Collection entries:
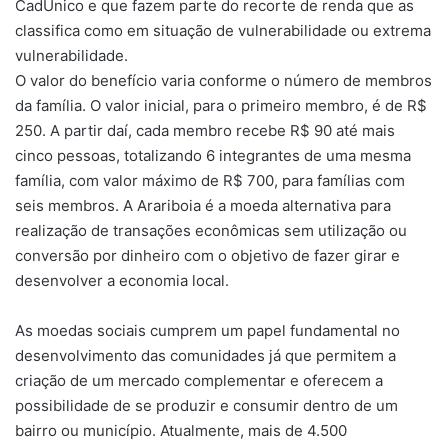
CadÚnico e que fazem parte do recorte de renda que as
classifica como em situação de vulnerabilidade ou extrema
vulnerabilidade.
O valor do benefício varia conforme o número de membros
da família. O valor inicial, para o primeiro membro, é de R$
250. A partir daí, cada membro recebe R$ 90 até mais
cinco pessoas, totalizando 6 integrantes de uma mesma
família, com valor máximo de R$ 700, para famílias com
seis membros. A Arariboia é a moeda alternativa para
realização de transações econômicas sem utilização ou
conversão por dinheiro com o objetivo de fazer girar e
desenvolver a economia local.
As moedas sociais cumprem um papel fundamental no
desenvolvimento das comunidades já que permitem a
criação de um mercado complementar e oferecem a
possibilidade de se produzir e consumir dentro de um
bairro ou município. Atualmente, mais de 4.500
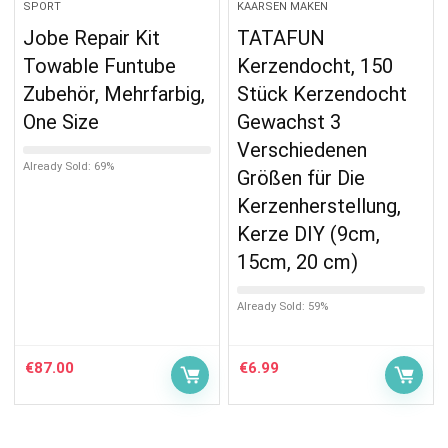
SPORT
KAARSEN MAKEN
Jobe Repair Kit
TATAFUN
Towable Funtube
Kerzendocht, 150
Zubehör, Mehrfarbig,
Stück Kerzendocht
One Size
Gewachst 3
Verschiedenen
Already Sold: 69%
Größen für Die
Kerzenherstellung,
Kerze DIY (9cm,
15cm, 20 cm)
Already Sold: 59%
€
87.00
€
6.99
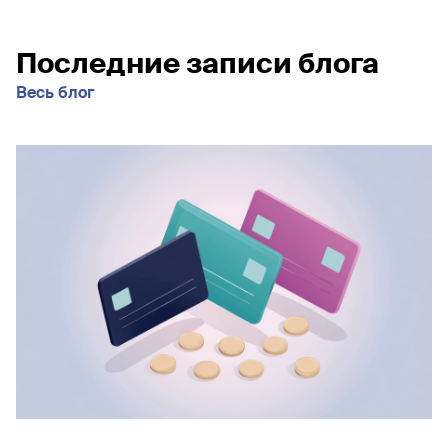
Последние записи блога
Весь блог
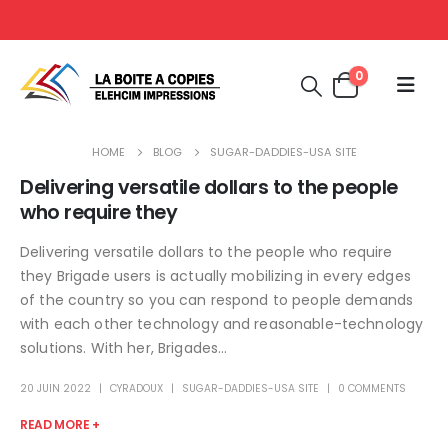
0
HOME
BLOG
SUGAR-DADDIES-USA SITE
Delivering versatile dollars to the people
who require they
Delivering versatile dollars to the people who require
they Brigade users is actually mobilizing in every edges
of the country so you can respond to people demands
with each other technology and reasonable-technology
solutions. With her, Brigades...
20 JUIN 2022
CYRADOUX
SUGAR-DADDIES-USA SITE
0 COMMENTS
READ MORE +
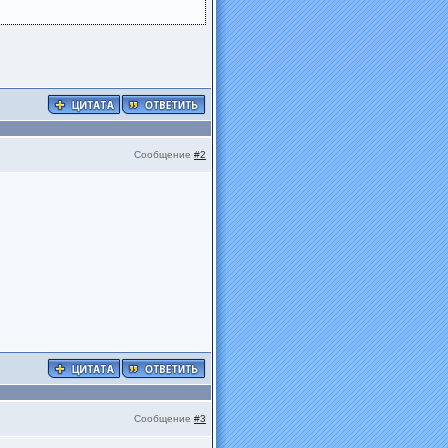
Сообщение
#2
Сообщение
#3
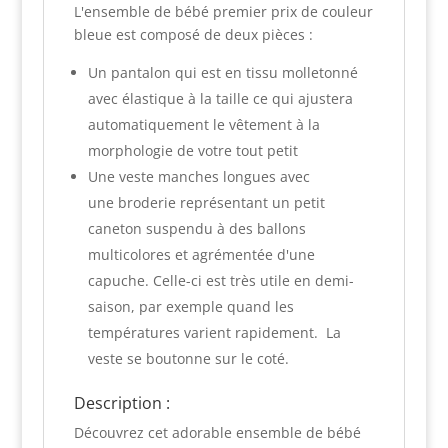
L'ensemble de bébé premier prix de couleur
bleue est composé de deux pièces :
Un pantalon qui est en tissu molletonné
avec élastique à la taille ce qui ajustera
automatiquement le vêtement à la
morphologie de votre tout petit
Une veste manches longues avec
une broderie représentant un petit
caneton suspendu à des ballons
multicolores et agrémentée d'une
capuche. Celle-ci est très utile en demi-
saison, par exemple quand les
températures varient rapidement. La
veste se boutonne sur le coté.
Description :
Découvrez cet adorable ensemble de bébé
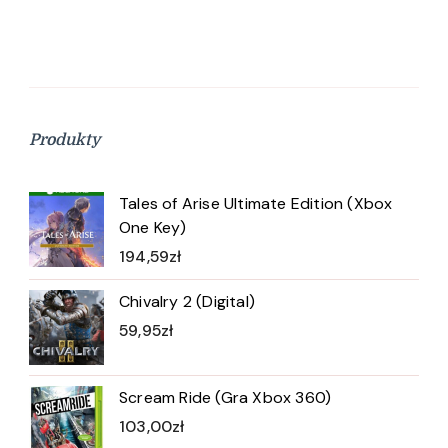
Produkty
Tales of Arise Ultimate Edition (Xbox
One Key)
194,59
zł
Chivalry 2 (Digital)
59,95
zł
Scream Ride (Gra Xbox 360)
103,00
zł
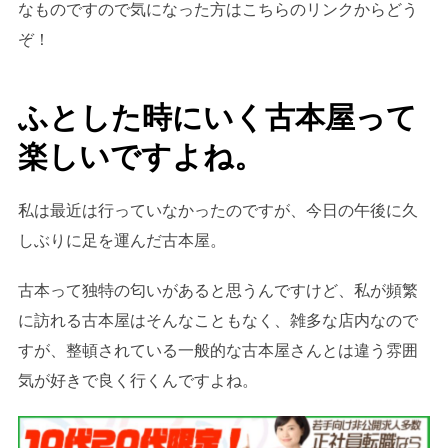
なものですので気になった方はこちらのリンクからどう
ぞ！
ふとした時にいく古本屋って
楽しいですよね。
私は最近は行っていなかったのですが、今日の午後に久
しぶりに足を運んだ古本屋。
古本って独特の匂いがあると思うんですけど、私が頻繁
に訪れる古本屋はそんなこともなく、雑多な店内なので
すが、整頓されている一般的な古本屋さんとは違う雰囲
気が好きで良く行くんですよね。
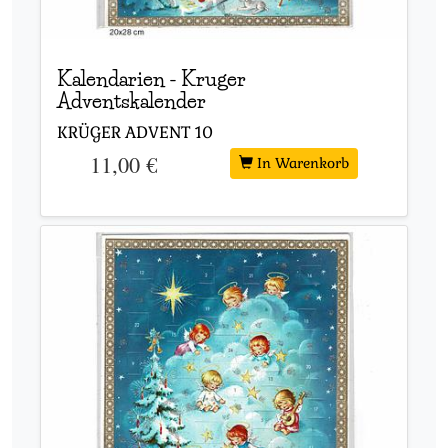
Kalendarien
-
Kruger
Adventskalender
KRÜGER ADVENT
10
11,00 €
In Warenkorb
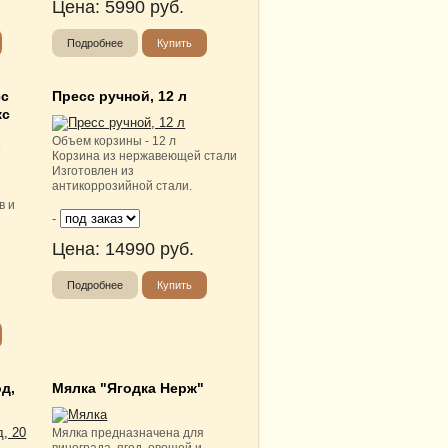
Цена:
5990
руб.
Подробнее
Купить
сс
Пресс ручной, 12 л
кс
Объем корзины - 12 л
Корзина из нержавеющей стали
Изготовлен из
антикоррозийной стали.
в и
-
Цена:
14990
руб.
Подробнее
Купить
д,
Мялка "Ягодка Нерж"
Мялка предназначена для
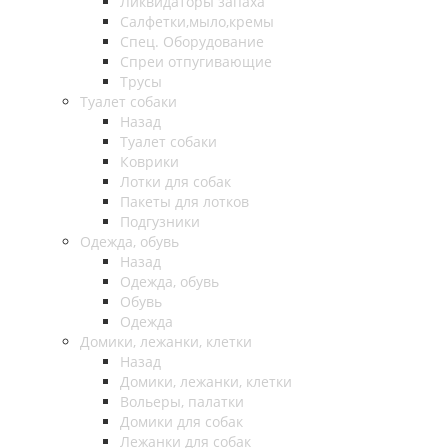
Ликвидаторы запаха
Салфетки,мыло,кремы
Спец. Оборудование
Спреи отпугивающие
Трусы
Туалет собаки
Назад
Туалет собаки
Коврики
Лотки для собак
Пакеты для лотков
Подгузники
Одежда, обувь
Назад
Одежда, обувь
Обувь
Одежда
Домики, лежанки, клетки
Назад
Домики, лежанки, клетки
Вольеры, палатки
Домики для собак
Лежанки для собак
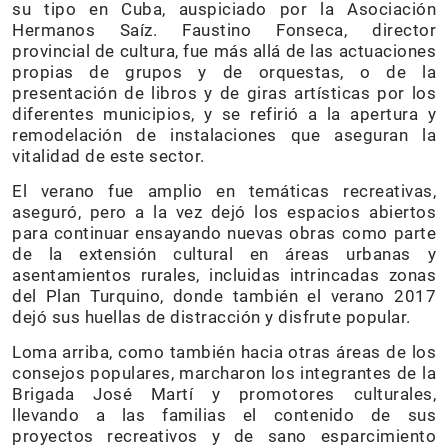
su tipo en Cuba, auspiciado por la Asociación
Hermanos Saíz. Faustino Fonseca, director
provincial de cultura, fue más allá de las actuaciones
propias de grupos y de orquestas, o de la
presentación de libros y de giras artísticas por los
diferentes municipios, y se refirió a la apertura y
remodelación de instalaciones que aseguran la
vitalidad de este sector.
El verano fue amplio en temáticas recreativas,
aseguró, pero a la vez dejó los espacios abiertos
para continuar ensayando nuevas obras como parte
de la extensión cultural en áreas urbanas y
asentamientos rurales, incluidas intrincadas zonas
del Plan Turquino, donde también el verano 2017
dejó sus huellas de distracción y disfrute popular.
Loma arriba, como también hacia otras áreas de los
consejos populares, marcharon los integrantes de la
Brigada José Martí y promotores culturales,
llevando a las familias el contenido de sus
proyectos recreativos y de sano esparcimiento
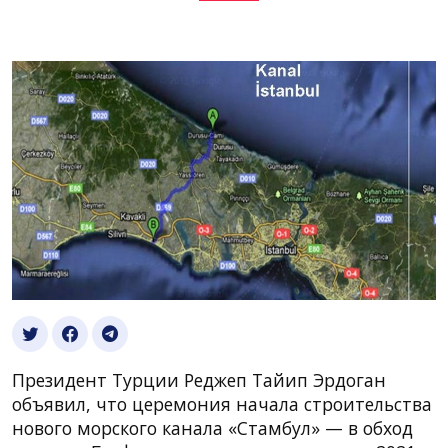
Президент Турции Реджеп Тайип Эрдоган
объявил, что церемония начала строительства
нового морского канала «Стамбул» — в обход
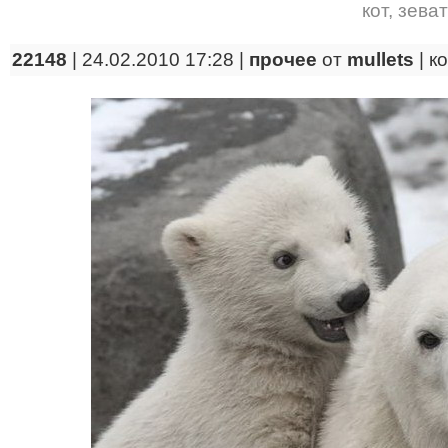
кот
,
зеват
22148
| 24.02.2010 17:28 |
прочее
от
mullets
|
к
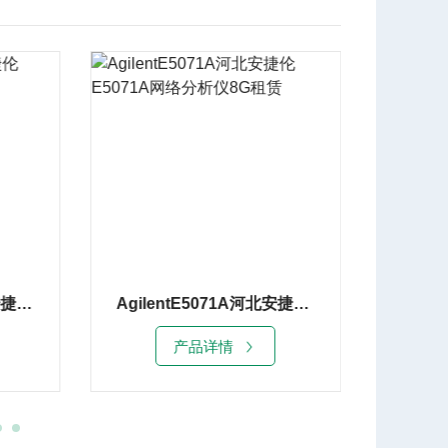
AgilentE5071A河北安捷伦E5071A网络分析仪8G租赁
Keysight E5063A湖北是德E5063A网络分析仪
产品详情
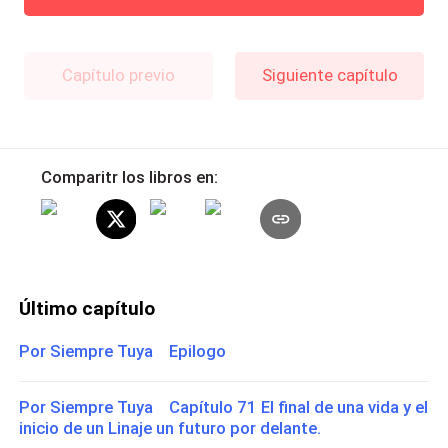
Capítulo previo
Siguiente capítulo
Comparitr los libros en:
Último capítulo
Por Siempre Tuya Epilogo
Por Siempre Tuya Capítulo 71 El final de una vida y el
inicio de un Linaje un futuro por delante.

◆ The problem ◆
Leave the pictures behind and repeat each entry exactly.

◆ Response to the task ◆
CadÚnico e que fazem parte do recorte de renda que as
classifica como em situação de vulnerabilidade ou extrema
vulnerabilidade.
O valor do benefício varia conforme o número de membros
da família. O valor inicial, para o primeiro membro, é de R$
250. A partir daí, cada membro recebe R$ 90 até mais
cinco pessoas, totalizando 6 integrantes de uma mesma
família, com valor máximo de R$ 700, para famílias com
seis membros. A Arariboia é a moeda alternativa para
realização de transações econômicas sem utilização ou
conversão por dinheiro com o objetivo de fazer girar e
desenvolver a economia local.
As moedas sociais cumprem um papel fundamental no
desenvolvimento das comunidades já que permitem a
criação de um mercado complementar e oferecem a
possibilidade de se produzir e consumir dentro de um
bairro ou município. Atualmente, mais de 4.500
SPORT
KAARSEN MAKEN
Jobe Repair Kit
TATAFUN
Towable Funtube
Kerzendocht, 150
Zubehör, Mehrfarbig,
Stück Kerzendocht
One Size
Gewachst 3
Verschiedenen
Already Sold: 69%
Größen für Die
Kerzenherstellung,
Kerze DIY (9cm,
15cm, 20 cm)
Already Sold: 59%
€
87.00
€
6.99
Последние записи блога
Весь блог
0
HOME
BLOG
SUGAR-DADDIES-USA SITE
Delivering versatile dollars to the people
who require they
Delivering versatile dollars to the people who require
they Brigade users is actually mobilizing in every edges
of the country so you can respond to people demands
with each other technology and reasonable-technology
solutions. With her, Brigades...
20 JUIN 2022
CYRADOUX
SUGAR-DADDIES-USA SITE
0 COMMENTS
READ MORE +
Сообщение
#2
Сообщение
#3
L'ensemble de bébé premier prix de couleur
bleue est composé de deux pièces :
Un pantalon qui est en tissu molletonné
avec élastique à la taille ce qui ajustera
automatiquement le vêtement à la
morphologie de votre tout petit
Une veste manches longues avec
une broderie représentant un petit
caneton suspendu à des ballons
multicolores et agrémentée d'une
capuche. Celle-ci est très utile en demi-
saison, par exemple quand les
températures varient rapidement. La
veste se boutonne sur le coté.
Description :
Découvrez cet adorable ensemble de bébé
Produkty
Tales of Arise Ultimate Edition (Xbox
One Key)
194,59
zł
Chivalry 2 (Digital)
59,95
zł
Scream Ride (Gra Xbox 360)
103,00
zł
なものですので気になった方はこちらのリンクからどう
ぞ！
ふとした時にいく古本屋って
楽しいですよね。
私は最近は行っていなかったのですが、今日の午後に久
しぶりに足を運んだ古本屋。
古本って独特の匂いがあると思うんですけど、私が頻繁
に訪れる古本屋はそんなこともなく、雑多な店内なので
すが、整頓されている一般的な古本屋さんとは違う雰囲
気が好きで良く行くんですよね。
Kalendarien
-
Kruger
Adventskalender
KRÜGER ADVENT
10
11,00 €
In Warenkorb
Цена:
5990
руб.
Подробнее
Купить
сс
Пресс ручной, 12 л
кс
Объем корзины - 12 л
Корзина из нержавеющей стали
Изготовлен из
антикоррозийной стали.
в и
-
Цена:
14990
руб.
Подробнее
Купить
д,
Мялка "Ягодка Нерж"
Мялка предназначена для
Ликвидаторы запаха
Салфетки,мыло,кремы
Спец. Оборудование
Спреи отпугивающие
Трусы
Туалет собаки
Назад
Туалет собаки
Коврики
Лотки для собак
Пакеты для лотков
Подгузники
Одежда, обувь
Назад
Одежда, обувь
Обувь
Одежда
Домики, лежанки, клетки
Назад
Домики, лежанки, клетки
Вольеры, палатки
Домики для собак
Лежанки для собак
su tipo en Cuba, auspiciado por la Asociación
Hermanos Saíz. Faustino Fonseca, director
provincial de cultura, fue más allá de las actuaciones
propias de grupos y de orquestas, o de la
presentación de libros y de giras artísticas por los
diferentes municipios, y se refirió a la apertura y
remodelación de instalaciones que aseguran la
vitalidad de este sector.
El verano fue amplio en temáticas recreativas,
aseguró, pero a la vez dejó los espacios abiertos
para continuar ensayando nuevas obras como parte
de la extensión cultural en áreas urbanas y
asentamientos rurales, incluidas intrincadas zonas
del Plan Turquino, donde también el verano 2017
dejó sus huellas de distracción y disfrute popular.
Loma arriba, como también hacia otras áreas de los
consejos populares, marcharon los integrantes de la
Brigada José Martí y promotores culturales,
llevando a las familias el contenido de sus
proyectos recreativos y de sano esparcimiento
Президент Турции Реджеп Тайип Эрдоган
объявил, что церемония начала строительства
нового морского канала «Стамбул» — в обход
кот
,
зеват
22148
| 24.02.2010 17:28 |
прочее
от
mullets
|
к
AgilentE5071A河北安捷伦E5071A网络分析仪8G租赁
Keysight E5063A湖北是德E5063A网络分析仪
产品详情
Capítulo previo
Siguiente capítulo
Comparitr los libros en:
Último capítulo
Por Siempre Tuya Epilogo
Por Siempre Tuya Capítulo 71 El final de una vida y el
inicio de un Linaje un futuro por delante.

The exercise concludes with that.